Converting int to char in C

Question

Right now I am trying to convert an int to a char in C programming. After doing research, I found that I should be able to do it like this:

int value = 10;
char result = (char) value;

What I would like is for this to return 'A' (and for 0-9 to return '0'-'9') but this returns a new line character I think. My whole function looks like this:

char int2char (int radix, int value) {
  if (value < 0 || value >= radix) {
    return '?';
  }

  char result = (char) value;

  return result;
}

Answer 1

Borrowing the idea from the existing answers, i.e. making use of array index.
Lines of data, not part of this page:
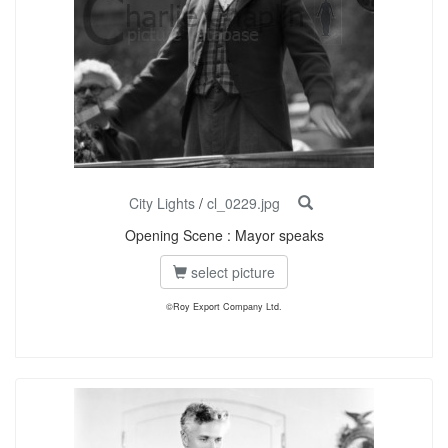
City Lights
/
cl_0229.jpg
Opening Scene : Mayor speaks
select picture
©Roy Export Company Ltd.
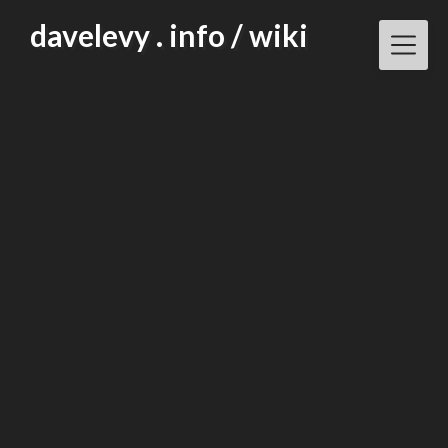
Skip
davelevy . info / wiki
to
content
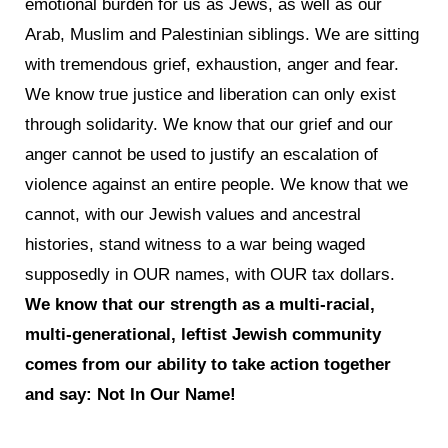
emotional burden for us as Jews, as well as our
Arab, Muslim and Palestinian siblings. We are sitting
with tremendous grief, exhaustion, anger and fear.
We know true justice and liberation can only exist
through solidarity. We know that our grief and our
anger cannot be used to justify an escalation of
violence against an entire people. We know that we
cannot, with our Jewish values and ancestral
histories, stand witness to a war being waged
supposedly in OUR names, with OUR tax dollars.
We know that our strength as a multi-racial,
multi-generational, leftist Jewish community
comes from our ability to take action together
and say: Not In Our Name!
Here is a "just works" simple demo for "integer to char[]" conversion in base 10, without any of <stdio.h>'s printf family interfaces.

Test:

$ cc -o testint2str testint2str.c && ./testint2str
Result: 234789

Code:

#include <stdio.h>
#include <string.h>

static char digits[] = "0123456789";

void int2str (char *buf, size_t sz, int num);


/*
  Test: 
        cc -o testint2str testint2str.c && ./testint2str
*/
int
main ()
{
  int num = 234789;
  char buf[1024] = { 0 };

  int2str (buf, sizeof buf, num);

  printf ("Result: %s\n", buf);


}

void
int2str (char *buf, size_t sz, int num)
{
  /*
     Convert integer type to char*, in base-10 form.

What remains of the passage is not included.